[[ Data listing, beginning ]]
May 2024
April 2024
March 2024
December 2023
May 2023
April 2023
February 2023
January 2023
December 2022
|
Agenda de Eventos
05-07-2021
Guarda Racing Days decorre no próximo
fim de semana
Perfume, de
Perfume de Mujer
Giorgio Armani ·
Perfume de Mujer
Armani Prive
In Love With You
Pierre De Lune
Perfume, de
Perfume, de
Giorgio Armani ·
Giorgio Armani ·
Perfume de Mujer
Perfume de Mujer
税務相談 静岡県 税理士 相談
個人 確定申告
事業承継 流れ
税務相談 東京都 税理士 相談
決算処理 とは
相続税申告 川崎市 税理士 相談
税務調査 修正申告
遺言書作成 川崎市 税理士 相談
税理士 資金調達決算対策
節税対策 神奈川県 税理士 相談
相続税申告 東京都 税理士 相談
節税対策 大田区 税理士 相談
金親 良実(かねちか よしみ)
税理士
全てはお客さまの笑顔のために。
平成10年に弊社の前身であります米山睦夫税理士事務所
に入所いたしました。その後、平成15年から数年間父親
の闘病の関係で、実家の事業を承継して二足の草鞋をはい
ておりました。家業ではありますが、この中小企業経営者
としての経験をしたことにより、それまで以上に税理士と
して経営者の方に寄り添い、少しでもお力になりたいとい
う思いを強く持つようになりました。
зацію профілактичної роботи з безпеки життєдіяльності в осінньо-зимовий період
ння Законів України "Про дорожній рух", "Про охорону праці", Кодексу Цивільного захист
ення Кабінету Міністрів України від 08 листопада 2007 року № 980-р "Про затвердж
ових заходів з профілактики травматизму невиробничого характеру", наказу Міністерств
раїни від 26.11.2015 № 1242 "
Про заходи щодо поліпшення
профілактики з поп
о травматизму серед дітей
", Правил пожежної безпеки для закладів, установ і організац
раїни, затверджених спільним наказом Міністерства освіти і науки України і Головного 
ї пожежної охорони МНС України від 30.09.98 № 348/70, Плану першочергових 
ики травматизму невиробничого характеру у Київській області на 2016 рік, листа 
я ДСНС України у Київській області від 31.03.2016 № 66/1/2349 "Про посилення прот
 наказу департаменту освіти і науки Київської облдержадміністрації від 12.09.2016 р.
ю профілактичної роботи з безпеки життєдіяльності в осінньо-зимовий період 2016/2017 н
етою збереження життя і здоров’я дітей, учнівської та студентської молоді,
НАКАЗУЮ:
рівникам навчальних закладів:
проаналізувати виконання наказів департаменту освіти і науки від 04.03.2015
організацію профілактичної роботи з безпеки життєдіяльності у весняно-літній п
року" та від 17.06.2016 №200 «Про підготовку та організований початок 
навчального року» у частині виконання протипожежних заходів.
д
[[ Data listing, end ]]
[[ Data listing, beginning ]]
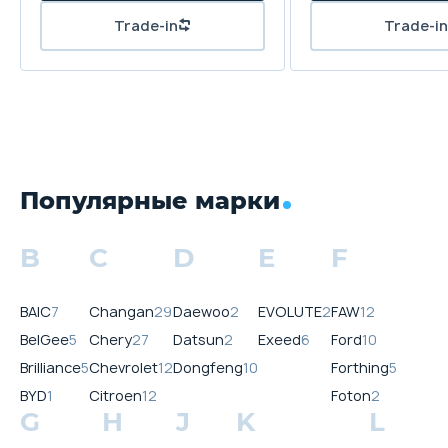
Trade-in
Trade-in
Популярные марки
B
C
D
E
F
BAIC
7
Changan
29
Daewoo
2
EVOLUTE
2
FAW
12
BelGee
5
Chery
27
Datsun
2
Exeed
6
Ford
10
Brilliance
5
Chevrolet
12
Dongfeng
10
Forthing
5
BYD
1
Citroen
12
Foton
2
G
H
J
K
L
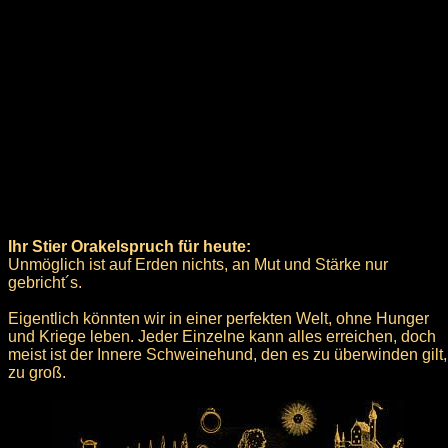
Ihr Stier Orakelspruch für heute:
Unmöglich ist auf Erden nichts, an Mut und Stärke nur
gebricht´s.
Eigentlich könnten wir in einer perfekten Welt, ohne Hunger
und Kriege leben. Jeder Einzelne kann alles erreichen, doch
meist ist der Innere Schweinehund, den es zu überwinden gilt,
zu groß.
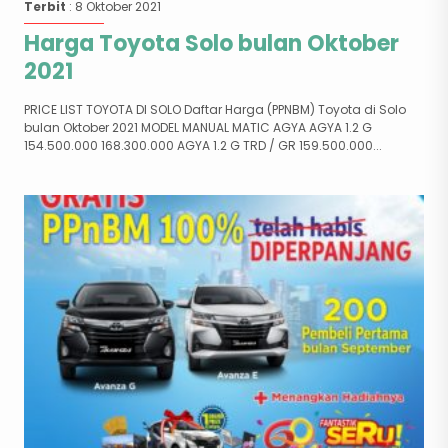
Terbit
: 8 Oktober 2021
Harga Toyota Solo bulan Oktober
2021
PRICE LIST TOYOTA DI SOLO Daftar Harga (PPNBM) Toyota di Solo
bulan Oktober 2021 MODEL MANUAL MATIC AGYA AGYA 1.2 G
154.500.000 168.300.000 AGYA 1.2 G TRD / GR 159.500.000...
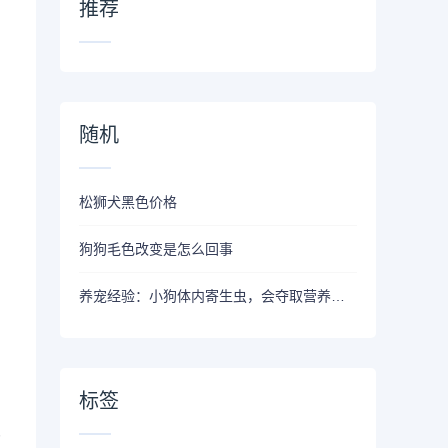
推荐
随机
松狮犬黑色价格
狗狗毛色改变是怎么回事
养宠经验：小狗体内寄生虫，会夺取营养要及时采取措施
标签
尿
[[ Data listing, end ]]
[[ Data listing, beginning ]]
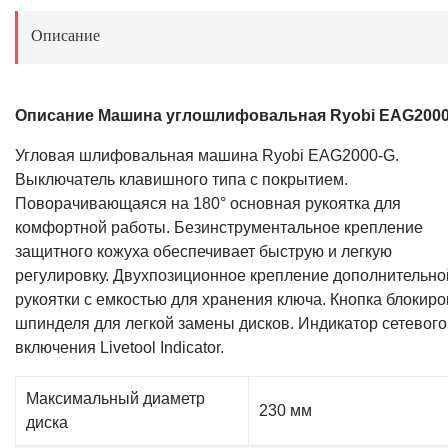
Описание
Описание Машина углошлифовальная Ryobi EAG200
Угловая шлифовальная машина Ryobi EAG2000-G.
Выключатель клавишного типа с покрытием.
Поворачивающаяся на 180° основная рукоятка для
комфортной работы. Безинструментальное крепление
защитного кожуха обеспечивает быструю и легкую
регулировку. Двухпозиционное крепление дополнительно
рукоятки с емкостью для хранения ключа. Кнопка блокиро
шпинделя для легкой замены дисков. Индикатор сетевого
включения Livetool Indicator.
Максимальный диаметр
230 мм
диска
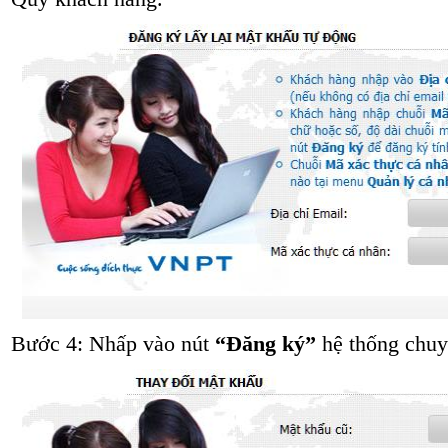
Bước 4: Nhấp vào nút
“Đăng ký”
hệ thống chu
[[ Data listing, end ]]
◆ **Work item**: Say how many lines of the data include the word "Описание". Respond with the number alone.

◆ **Answer**: 2